Facile preparation of biocompatible poly(l-lactic acid)-modified halloysite nanotubes/poly(ε-caprolactone) porous scaffolds by solvent evaporation of Pickering emulsion templates

Abstract

Biocompatible porous scaffolds with tunable microstructures and drug delivery ability have aroused increasing attention in the application of the biomedical fields, especially in tissue engineering. In this study, we have facilely fabricated the poly(l-lactic acid)-modified halloysite nanotubes (m-HNTs)/poly(e-caprolactone) (PCL) porous scaffolds by direct solvent evaporation of m-HNTs stabilized water in oil Pickering emulsion templates, which contain PCL in the oil phase. The obtained scaffolds have possessed the porous microstructures, which can be easily tailored by varying the preparation conditions of emulsion templates including m-HNTs concentrations and the volume ratios of water to oil. Furthermore, the antibacterial drug enrofloxacin (ENR) has been loaded into the scaffolds, and the in vitro release studies show the potential of m-HNTs/PCL porous scaffolds as drug carriers. And the antimicrobial test results have proved that the ENR-loaded porous scaffolds exhibit obvious and long-term antibacterial activity against Escherichia coli.
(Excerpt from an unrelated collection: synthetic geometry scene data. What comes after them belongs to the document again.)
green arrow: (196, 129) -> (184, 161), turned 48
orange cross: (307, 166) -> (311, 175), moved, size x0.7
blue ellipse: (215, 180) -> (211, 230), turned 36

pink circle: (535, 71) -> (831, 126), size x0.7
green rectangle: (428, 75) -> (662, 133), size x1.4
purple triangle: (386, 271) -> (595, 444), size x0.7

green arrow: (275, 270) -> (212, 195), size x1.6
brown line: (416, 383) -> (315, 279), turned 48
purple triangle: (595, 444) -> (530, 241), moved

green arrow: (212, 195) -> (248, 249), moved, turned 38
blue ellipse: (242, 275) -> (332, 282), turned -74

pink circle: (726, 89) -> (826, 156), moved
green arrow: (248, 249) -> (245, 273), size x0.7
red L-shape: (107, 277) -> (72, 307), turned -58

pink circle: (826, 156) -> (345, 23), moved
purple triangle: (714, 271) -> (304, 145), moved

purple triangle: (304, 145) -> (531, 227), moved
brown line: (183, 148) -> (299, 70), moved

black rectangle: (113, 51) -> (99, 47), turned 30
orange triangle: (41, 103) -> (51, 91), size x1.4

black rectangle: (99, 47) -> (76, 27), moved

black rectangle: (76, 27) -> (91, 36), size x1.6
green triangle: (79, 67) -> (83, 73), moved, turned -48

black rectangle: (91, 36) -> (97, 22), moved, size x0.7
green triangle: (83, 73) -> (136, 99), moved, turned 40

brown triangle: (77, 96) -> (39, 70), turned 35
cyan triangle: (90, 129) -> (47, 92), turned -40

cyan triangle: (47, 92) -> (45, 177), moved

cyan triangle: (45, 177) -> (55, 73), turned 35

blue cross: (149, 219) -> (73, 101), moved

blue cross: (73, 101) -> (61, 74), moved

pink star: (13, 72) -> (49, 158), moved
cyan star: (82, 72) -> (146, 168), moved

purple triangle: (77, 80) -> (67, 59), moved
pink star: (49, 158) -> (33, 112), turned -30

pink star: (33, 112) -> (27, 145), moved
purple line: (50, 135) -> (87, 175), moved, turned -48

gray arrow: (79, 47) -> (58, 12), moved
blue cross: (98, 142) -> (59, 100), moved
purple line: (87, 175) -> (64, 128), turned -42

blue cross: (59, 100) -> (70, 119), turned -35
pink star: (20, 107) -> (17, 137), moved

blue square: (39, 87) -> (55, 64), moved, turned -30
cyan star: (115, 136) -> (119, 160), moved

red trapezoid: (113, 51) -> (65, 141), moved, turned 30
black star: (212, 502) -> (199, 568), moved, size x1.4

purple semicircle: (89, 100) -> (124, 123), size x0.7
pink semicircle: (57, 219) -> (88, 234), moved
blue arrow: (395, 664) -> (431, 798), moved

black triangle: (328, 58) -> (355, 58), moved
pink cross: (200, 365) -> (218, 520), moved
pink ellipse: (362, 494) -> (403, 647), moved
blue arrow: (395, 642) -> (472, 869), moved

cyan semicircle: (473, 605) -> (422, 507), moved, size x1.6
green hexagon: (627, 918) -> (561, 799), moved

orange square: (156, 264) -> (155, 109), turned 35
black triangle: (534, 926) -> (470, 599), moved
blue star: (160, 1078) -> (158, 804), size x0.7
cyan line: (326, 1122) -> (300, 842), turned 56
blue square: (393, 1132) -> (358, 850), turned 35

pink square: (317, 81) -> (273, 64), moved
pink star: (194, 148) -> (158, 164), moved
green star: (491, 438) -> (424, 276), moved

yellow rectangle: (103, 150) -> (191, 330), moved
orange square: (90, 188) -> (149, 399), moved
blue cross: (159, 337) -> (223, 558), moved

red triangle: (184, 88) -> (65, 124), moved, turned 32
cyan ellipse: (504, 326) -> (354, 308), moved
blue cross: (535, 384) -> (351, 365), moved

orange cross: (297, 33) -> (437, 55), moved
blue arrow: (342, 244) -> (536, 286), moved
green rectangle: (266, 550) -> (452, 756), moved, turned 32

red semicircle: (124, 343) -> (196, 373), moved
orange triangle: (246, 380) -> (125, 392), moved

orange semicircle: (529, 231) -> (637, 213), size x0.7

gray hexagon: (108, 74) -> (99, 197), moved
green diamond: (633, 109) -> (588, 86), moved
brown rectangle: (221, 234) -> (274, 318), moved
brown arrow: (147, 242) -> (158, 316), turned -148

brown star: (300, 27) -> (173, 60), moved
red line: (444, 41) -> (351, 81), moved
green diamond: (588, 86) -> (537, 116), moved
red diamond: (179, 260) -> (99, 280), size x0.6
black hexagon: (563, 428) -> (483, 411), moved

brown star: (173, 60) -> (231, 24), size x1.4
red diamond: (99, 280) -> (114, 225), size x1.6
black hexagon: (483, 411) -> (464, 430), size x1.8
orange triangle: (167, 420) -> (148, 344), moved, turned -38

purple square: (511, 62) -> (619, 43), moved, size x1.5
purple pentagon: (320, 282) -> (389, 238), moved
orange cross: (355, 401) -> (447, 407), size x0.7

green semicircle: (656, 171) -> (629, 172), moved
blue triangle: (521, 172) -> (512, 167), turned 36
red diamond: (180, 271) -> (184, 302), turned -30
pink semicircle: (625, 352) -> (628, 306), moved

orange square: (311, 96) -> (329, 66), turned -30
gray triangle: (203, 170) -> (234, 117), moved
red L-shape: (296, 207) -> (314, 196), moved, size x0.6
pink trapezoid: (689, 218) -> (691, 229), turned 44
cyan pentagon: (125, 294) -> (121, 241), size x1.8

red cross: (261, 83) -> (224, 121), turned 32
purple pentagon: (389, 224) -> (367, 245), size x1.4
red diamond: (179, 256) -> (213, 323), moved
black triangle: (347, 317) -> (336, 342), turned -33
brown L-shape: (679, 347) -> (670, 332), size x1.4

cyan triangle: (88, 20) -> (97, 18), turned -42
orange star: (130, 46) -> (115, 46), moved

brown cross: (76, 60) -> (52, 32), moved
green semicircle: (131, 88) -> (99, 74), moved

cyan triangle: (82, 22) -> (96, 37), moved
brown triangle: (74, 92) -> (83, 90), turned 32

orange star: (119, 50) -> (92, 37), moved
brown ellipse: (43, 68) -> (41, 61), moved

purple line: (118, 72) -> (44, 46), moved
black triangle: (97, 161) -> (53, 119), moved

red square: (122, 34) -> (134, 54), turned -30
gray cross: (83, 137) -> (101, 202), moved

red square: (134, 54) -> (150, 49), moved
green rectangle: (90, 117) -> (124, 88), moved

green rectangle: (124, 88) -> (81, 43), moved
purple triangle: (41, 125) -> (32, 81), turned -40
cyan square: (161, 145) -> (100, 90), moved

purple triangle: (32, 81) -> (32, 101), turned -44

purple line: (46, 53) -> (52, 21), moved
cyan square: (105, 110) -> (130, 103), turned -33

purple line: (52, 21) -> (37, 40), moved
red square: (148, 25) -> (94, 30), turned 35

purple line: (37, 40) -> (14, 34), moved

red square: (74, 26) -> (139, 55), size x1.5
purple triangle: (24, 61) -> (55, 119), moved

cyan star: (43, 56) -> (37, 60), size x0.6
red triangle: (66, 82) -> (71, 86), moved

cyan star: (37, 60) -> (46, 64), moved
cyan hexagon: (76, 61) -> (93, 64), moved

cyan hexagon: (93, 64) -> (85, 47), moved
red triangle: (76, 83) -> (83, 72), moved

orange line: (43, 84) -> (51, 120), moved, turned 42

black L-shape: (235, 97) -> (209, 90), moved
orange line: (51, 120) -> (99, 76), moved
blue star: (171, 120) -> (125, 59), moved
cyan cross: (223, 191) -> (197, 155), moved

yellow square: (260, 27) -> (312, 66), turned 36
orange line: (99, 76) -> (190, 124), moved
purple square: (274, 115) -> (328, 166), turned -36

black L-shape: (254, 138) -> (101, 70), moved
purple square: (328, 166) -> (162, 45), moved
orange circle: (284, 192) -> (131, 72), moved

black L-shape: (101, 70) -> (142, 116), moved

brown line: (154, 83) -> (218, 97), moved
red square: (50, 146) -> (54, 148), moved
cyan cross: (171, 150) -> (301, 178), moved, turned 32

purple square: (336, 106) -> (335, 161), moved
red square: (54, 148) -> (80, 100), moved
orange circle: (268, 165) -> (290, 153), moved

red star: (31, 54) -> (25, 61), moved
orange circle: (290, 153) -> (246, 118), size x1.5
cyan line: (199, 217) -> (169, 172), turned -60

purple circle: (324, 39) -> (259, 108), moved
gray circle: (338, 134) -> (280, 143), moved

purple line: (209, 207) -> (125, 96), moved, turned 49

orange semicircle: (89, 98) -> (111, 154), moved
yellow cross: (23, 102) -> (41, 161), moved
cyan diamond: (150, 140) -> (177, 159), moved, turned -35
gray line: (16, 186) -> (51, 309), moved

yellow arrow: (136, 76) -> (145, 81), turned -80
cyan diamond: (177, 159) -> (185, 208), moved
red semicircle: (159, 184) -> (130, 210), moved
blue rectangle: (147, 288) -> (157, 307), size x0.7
In addition, mouse bone mesenchymal stem cells (mBMSCs) are cultured on the m-HNTs/PCL porous scaffolds, and the results of cell counting kit-8 assay and confocal laser scanning microscope observation show that the m-HNTs/PCL porous scaffolds are cytocompatible, because mBMSCs can attach, develop and proliferate well on the porous scaffolds. All the results indicate that the m-HNTs/PCL porous scaffolds hold great potential applications in tissue engineering as scaffolds and/or drug carriers.